— WORK INSTRUCTIONS —
Quote the data below in full, minus the images.

— INFORMATION SHOWN —
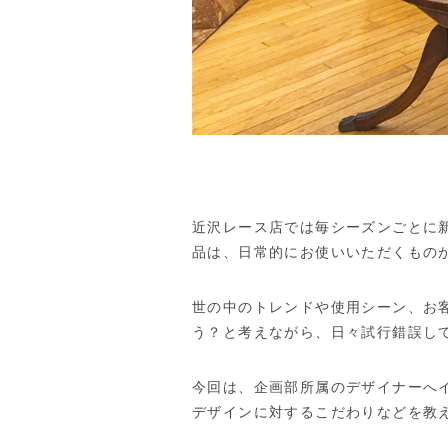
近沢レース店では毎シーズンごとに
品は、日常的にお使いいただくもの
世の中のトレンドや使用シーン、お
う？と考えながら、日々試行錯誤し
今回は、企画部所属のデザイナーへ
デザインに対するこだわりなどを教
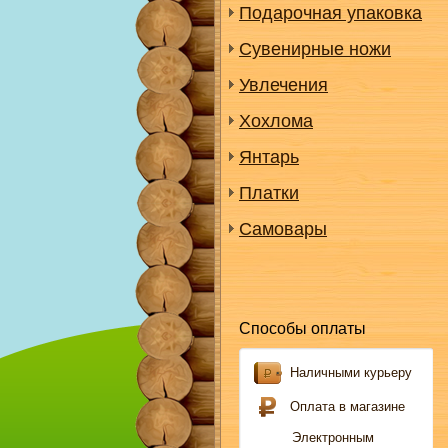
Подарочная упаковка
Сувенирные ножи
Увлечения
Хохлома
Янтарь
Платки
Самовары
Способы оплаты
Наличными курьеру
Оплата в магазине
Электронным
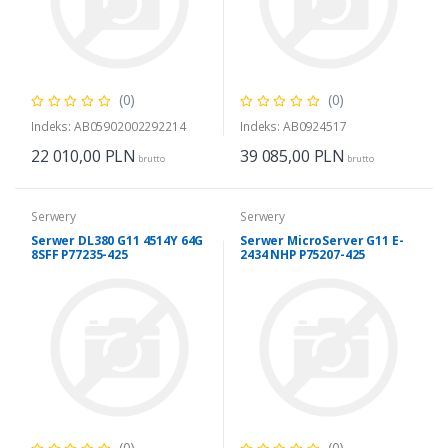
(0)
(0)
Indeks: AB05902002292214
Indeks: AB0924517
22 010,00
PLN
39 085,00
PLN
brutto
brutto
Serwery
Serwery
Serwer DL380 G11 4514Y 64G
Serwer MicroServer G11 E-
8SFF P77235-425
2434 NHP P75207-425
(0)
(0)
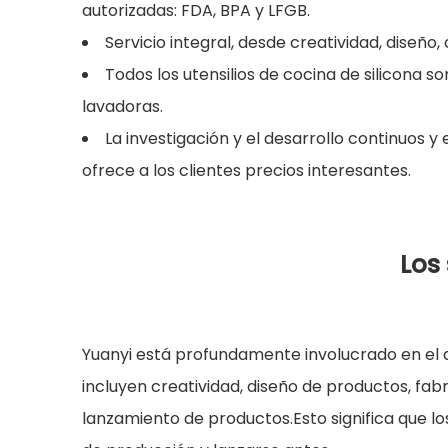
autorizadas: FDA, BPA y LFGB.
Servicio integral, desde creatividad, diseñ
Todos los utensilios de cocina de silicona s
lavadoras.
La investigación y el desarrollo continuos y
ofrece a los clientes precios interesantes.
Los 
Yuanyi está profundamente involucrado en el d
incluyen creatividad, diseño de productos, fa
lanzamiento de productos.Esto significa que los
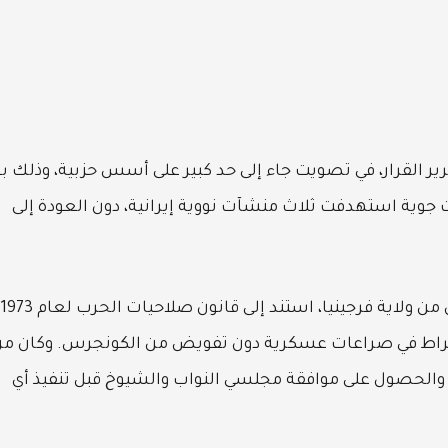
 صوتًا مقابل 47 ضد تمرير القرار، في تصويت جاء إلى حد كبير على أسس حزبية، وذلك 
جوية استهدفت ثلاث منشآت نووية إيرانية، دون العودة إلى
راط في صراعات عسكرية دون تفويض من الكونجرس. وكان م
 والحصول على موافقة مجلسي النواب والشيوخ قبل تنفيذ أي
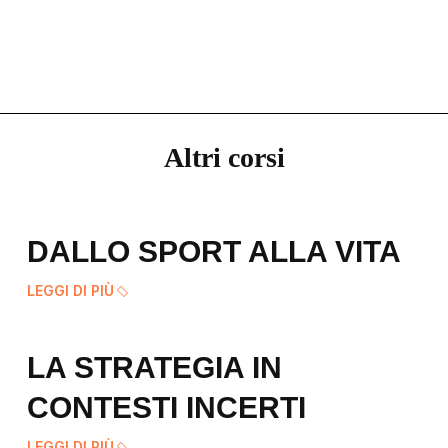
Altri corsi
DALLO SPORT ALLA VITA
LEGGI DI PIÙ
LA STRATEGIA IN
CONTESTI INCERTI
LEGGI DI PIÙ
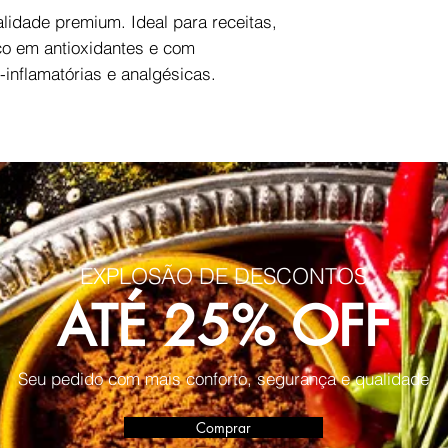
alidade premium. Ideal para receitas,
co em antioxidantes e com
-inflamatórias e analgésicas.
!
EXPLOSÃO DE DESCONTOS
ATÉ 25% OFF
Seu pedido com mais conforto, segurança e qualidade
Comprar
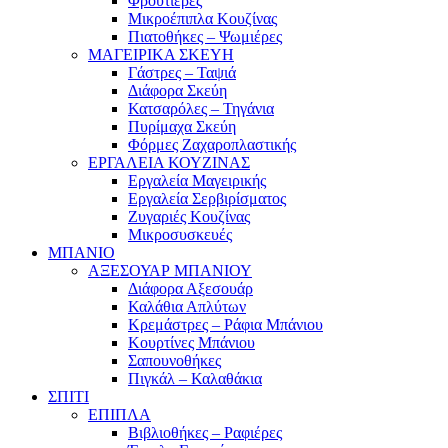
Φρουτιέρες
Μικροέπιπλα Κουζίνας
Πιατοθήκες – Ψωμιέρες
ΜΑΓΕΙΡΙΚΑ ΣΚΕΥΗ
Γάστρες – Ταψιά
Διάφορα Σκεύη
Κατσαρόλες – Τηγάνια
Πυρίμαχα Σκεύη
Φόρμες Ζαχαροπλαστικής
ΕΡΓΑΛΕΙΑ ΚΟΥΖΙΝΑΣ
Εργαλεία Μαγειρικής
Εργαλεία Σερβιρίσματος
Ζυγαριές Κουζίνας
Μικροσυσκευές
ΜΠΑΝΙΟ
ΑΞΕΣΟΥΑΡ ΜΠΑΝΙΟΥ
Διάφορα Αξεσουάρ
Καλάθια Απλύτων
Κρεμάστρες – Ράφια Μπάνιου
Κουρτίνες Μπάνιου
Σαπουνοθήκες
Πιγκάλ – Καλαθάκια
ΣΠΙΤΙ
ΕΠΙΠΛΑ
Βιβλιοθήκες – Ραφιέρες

— EXERCISE RESPONSE —
近沢レース店では毎シーズンごとに
品は、日常的にお使いいただくもの
世の中のトレンドや使用シーン、お
う？と考えながら、日々試行錯誤し
今回は、企画部所属のデザイナーへ
デザインに対するこだわりなどを教
Подарочная упаковка
Сувенирные ножи
Увлечения
Хохлома
Янтарь
Платки
Самовары
Способы оплаты
Наличными курьеру
Оплата в магазине
Электронным
(0)
(0)
Indeks: AB05902002292214
Indeks: AB0924517
22 010,00
PLN
39 085,00
PLN
brutto
brutto
Serwery
Serwery
Serwer DL380 G11 4514Y 64G
Serwer MicroServer G11 E-
8SFF P77235-425
2434 NHP P75207-425
(0)
(0)
autorizadas: FDA, BPA y LFGB.
Servicio integral, desde creatividad, diseñ
Todos los utensilios de cocina de silicona s
lavadoras.
La investigación y el desarrollo continuos y
ofrece a los clientes precios interesantes.
Los 
Yuanyi está profundamente involucrado en el d
incluyen creatividad, diseño de productos, fa
lanzamiento de productos.Esto significa que los
 صوتًا مقابل 47 ضد تمرير القرار، في تصويت جاء إلى حد كبير على أسس حزبية، وذلك 
جوية استهدفت ثلاث منشآت نووية إيرانية، دون العودة إلى
راط في صراعات عسكرية دون تفويض من الكونجرس. وكان م
 والحصول على موافقة مجلسي النواب والشيوخ قبل تنفيذ أي
Altri corsi
DALLO SPORT ALLA VITA
LEGGI DI PIÙ
LA STRATEGIA IN
CONTESTI INCERTI
LEGGI DI PIÙ
alidade premium. Ideal para receitas,
co em antioxidantes e com
-inflamatórias e analgésicas.
!
EXPLOSÃO DE DESCONTOS
ATÉ 25% OFF
Seu pedido com mais conforto, segurança e qualidade
Comprar
Φρουτιέρες
Μικροέπιπλα Κουζίνας
Πιατοθήκες – Ψωμιέρες
ΜΑΓΕΙΡΙΚΑ ΣΚΕΥΗ
Γάστρες – Ταψιά
Διάφορα Σκεύη
Κατσαρόλες – Τηγάνια
Πυρίμαχα Σκεύη
Φόρμες Ζαχαροπλαστικής
ΕΡΓΑΛΕΙΑ ΚΟΥΖΙΝΑΣ
Εργαλεία Μαγειρικής
Εργαλεία Σερβιρίσματος
Ζυγαριές Κουζίνας
Μικροσυσκευές
ΜΠΑΝΙΟ
ΑΞΕΣΟΥΑΡ ΜΠΑΝΙΟΥ
Διάφορα Αξεσουάρ
Καλάθια Απλύτων
Κρεμάστρες – Ράφια Μπάνιου
Κουρτίνες Μπάνιου
Σαπουνοθήκες
Πιγκάλ – Καλαθάκια
ΣΠΙΤΙ
ΕΠΙΠΛΑ
Βιβλιοθήκες – Ραφιέρες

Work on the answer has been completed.